Rogue wave

The allure of the music industry may be long gone, but SXSW can still attract the underground to its edges
By MICHAEL BRODEUR  |  March 25, 2009

VIDEO: Dirty Projectors, live at South by Southwest

Things fall apart: Hip-hop finds room to move at South-By. By Chris Faraone.

The Phoenix's complete South by Southwest coverage.

AUSTIN, TEXAS — James Hetfield sort of missed the point last Friday at Austin's South by Southwest music conference when — between yarling classics during Metallica's "surprise" set at Stubb's Barbeque — he launched into banter: "Yah, hello! We are a young band from Norway. Yah, we would like to get signed!" (Oh, James. What a ham! Now shut the fuck up and play "Master" already.)

Unsurprisingly, Mr. Hetfield's understanding of SXSW (more colloquially and douchily known as "South-by") is as oddly off as his band's presence here. Ten years ago, SXSW was widely accepted as the ultimate opportunity for baby bands and A&R representatives to make goo-goo eyes at each other until a hastily drafted record contract could be signed and the mutual process of fucking each other over could be commenced. These days, there are a lot more of the former than the latter — and younger, wiser bands simply don't bat their eyelashes at the majors like they used to.

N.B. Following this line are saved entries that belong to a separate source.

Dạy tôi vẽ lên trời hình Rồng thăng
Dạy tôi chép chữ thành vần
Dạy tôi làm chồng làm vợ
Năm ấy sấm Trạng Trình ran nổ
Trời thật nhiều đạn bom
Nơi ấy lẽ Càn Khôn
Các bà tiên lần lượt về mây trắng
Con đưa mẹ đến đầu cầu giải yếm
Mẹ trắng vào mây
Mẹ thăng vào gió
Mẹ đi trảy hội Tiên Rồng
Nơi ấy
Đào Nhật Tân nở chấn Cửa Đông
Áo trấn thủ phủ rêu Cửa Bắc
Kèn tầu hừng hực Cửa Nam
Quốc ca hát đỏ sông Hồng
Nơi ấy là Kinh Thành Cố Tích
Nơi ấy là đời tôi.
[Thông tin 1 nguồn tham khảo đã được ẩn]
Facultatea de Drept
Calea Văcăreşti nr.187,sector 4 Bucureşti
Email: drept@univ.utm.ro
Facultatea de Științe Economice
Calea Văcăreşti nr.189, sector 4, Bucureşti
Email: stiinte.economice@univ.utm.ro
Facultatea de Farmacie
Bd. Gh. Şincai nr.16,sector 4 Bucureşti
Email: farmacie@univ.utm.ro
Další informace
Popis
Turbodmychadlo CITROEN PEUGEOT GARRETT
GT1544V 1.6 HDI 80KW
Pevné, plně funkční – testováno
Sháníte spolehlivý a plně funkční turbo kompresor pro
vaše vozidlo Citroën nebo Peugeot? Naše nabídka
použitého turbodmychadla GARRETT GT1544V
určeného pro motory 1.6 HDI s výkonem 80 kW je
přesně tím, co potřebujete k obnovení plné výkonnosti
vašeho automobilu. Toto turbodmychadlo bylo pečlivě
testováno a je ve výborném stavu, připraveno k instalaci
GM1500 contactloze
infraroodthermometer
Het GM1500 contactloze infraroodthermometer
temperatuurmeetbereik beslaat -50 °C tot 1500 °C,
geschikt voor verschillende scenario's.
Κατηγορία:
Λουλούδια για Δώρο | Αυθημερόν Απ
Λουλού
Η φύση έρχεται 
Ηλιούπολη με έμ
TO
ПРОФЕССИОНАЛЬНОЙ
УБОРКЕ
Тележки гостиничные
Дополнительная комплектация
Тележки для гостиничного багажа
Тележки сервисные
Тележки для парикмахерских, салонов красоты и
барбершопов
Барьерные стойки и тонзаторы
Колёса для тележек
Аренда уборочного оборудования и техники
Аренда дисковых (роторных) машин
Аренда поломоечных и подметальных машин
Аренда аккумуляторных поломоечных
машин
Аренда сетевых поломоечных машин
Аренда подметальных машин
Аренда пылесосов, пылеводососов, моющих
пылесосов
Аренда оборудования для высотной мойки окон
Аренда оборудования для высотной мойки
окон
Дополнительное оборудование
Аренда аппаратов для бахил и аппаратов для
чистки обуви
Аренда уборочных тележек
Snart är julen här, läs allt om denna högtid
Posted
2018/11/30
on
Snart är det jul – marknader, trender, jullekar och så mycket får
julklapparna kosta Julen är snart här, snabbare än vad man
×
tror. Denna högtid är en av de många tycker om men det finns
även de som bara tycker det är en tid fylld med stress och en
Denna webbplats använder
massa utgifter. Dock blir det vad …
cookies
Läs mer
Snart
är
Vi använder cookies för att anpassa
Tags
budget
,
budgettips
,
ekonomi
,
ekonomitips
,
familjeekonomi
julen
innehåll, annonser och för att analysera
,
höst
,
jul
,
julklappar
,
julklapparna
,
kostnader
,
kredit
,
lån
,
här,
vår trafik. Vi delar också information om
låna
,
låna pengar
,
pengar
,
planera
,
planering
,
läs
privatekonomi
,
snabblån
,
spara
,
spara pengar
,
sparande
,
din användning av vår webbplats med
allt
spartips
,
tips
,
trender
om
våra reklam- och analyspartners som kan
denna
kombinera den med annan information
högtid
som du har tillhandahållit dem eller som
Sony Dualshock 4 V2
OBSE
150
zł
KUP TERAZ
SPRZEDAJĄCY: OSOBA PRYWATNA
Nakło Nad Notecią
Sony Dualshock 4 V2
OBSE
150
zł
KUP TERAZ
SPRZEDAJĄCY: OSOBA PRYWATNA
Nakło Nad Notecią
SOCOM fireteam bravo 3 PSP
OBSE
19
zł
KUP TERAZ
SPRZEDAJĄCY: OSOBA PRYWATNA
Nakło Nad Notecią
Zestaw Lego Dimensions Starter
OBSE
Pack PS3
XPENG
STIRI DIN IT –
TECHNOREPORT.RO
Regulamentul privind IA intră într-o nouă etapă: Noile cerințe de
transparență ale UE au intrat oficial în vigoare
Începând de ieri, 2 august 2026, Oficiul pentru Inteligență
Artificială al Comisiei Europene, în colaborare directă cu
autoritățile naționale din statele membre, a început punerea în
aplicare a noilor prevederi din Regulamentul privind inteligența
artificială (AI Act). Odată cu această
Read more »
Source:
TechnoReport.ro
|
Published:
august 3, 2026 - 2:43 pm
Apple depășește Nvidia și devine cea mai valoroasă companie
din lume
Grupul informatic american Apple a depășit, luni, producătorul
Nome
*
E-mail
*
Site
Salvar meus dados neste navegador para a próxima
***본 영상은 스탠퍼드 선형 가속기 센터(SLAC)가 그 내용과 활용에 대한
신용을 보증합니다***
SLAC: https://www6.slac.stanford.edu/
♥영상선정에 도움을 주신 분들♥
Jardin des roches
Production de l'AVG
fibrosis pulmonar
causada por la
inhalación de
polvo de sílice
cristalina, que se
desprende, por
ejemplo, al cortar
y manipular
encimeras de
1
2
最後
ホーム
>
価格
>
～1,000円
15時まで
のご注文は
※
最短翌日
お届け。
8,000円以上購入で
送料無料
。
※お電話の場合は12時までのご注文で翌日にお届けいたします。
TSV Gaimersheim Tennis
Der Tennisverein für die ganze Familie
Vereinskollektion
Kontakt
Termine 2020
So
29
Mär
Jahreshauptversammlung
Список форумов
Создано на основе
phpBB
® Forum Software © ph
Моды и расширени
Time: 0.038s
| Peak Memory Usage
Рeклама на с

What is actually a "conference" — complete with pricey badges, keynote speakers, and complimentary tote bags heavy with promotional swag — has steadily melted into a straight-up "festival." Even as the Austin Convention Center stuffs its function rooms with panels that unwittingly detail the desperate scramble within the music industry ("A&R 3.0," "Should Artists Be Paid for Radio Airplay?" and "Bloggers Are Now in Charge"), the red meat (or pulled pork) of South-by has increasingly shifted to its unofficial domains: day parties, BBQs, shows on bridges and boats, in bookstores and parking lots, or virtually anywhere that has electricity and foot traffic.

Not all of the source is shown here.